Here, you use a numpy.ndarray method called .reshape() to form a 2 × 2 × 3 block of data. When you check the shape of your array in input 3, it’s exactly what you told it to be. However, you can see how printed arrays quickly become hard to visualize in three or more dimensions. After you swap axes with .swapaxes(), it becomes little clearer which dimension is which

### 2. Understanding Axes
The example above shows how important it is to know not only what shape your data is in but also which data is in which axis. In NumPy arrays, axes are zero-indexed and identify which dimension is which. For example, a two-dimensional array has a vertical axis (axis 0) and a horizontal axis (axis 1). Lots of functions and commands in NumPy change their behavior based on which axis you tell them to process.

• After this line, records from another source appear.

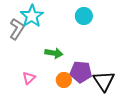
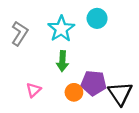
cyan star: (32, 16) -> (61, 29), moved
green arrow: (54, 53) -> (62, 61), turned 84

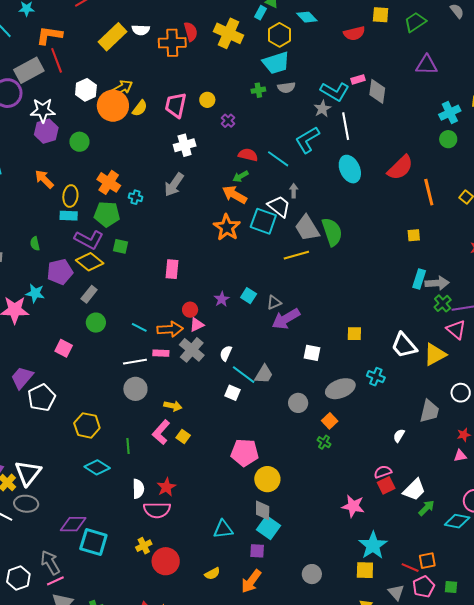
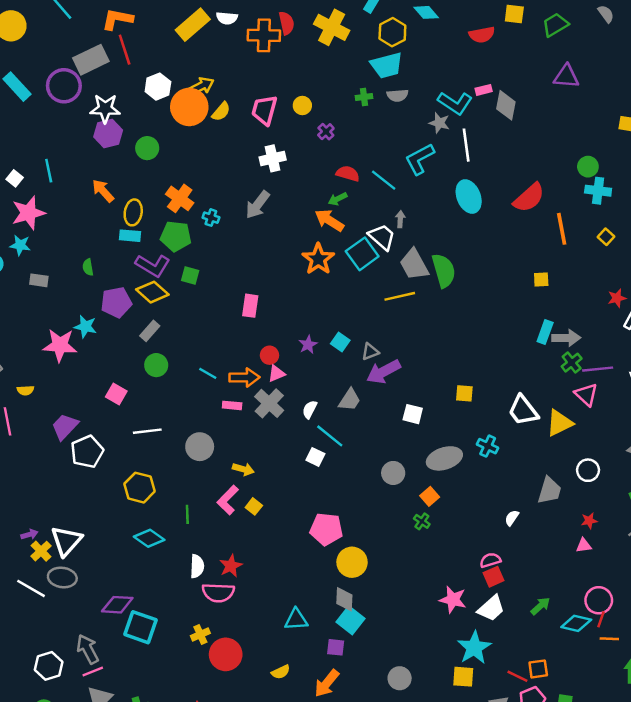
gray star: (322, 109) -> (439, 123), turned -30
cyan cross: (450, 113) -> (598, 191), moved, turned 30
cyan square: (263, 221) -> (362, 254), turned 32
white line: (135, 362) -> (147, 431), moved
gray trapezoid: (264, 374) -> (350, 400), moved
white trapezoid: (414, 490) -> (491, 608), moved

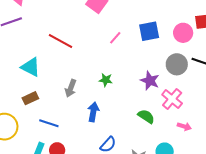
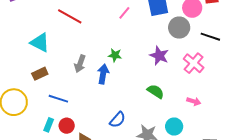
gray circle: (177, 64) -> (179, 28), moved
pink cross: (172, 99) -> (194, 63), moved
blue arrow: (93, 112) -> (103, 74), moved

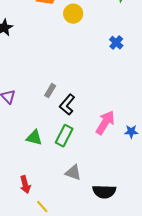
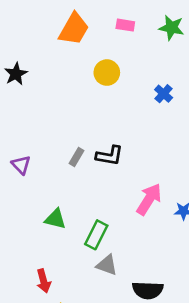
yellow circle: (73, 14) -> (107, 73), moved
black L-shape: (67, 105) -> (109, 156), moved, turned -120
green rectangle: (64, 136) -> (96, 235), moved

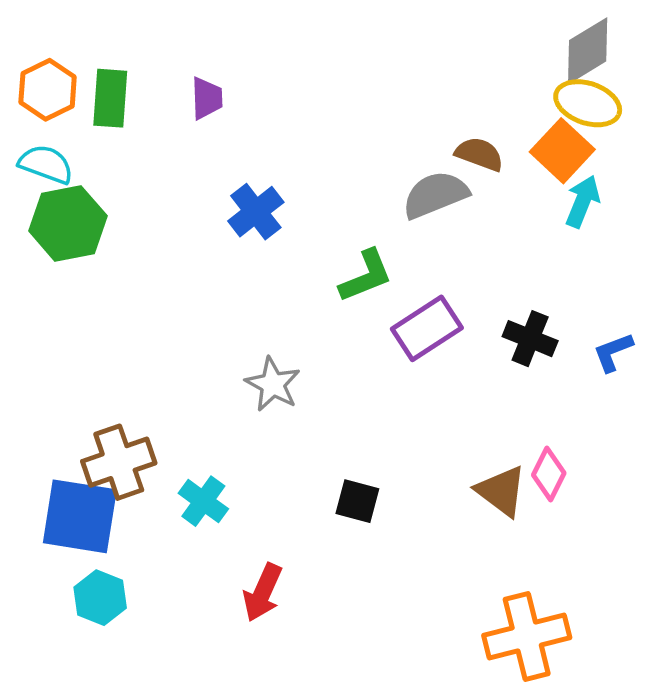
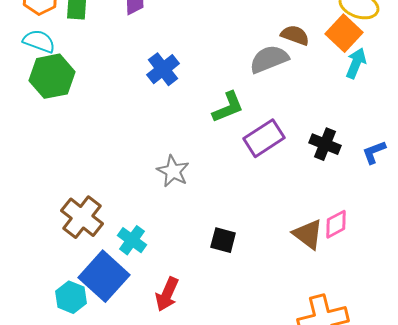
brown cross: (119, 462) -> (82, 217), turned -33
pink diamond: (549, 474) -> (336, 224), turned 36
blue square: (80, 516) -> (104, 276), moved, turned 33

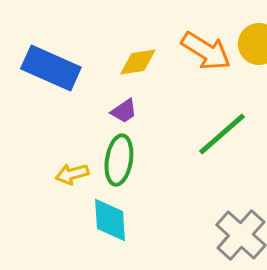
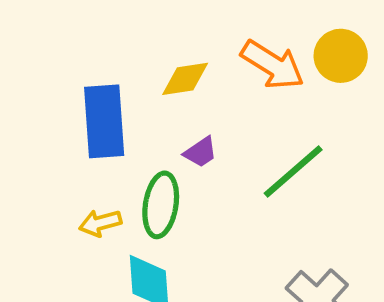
blue rectangle: (51, 68) -> (104, 121), moved, turned 62
purple trapezoid: (124, 111) -> (201, 152), moved

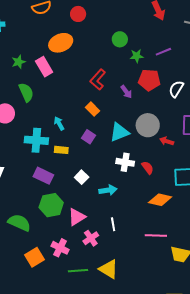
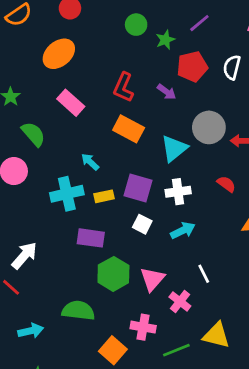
pink rectangle: (44, 67) -> (71, 103), moved
orange rectangle: (92, 109) -> (129, 129), size x1.5
purple square: (88, 137) -> (138, 188), moved, size x1.5
white cross: (125, 162) -> (178, 192), moved

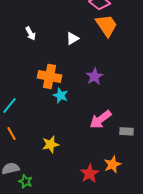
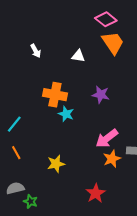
white triangle: (72, 38) -> (78, 56), turned 40
purple star: (94, 76) -> (101, 95), turned -30
orange star: (112, 164) -> (112, 159), moved

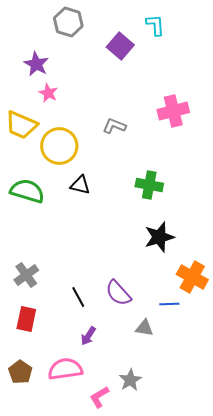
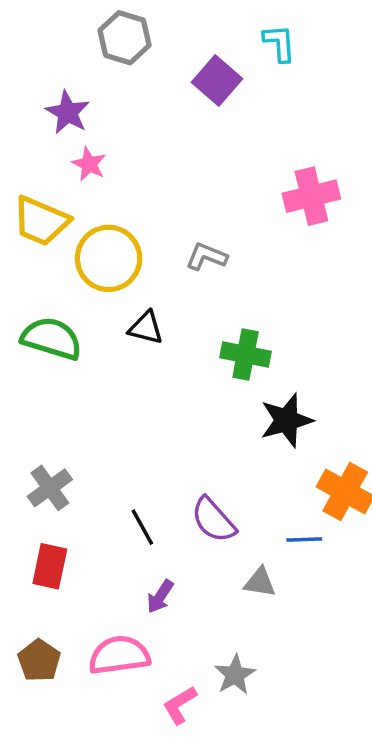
gray L-shape: (114, 126) -> (206, 257), moved
green cross: (149, 185) -> (246, 354), moved

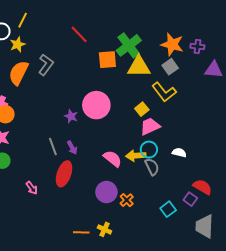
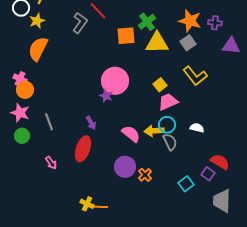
green cross: (129, 45) -> (147, 22), size x0.7
gray L-shape: (46, 65) -> (80, 23), moved
yellow L-shape: (164, 92) -> (195, 76), moved
purple star: (71, 116) -> (106, 96), moved
gray line: (53, 147) -> (49, 122), moved
yellow cross: (104, 229) -> (87, 204), moved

This example will show how .max() behaves by default, with no axis argument, and how it changes functionality depending on which axis you specify when you do supply an argument:

In [15]:
import numpy as np

table = np.array([
    [5, 3, 7, 1],
    [2, 6, 7 ,9],
    [1, 1, 1, 1],
    [4, 3, 2, 0],
])
table

array([[5, 3, 7, 1],
       [2, 6, 7, 9],
       [1, 1, 1, 1],
       [4, 3, 2, 0]])

In [16]:
table.max()

9

In [17]:
table.max(axis=0)

array([5, 6, 7, 9])

In [18]:
table.max(axis=1)

array([7, 9, 1, 4])

By default, .max() returns the largest value in the entire array, no matter how many dimensions there are. However, once you specify an axis, it performs that calculation for each set of values along that particular axis. For example, with an argument of axis=0, .max() selects the maximum value in each of the four vertical sets of values in table and returns an array that has been flattened, or aggregated into a one-dimensional array.

In fact, many of NumPy’s functions behave this way: If no axis is specified, then they perform an operation on the entire dataset. Otherwise, they perform the operation in an axis-wise fashion.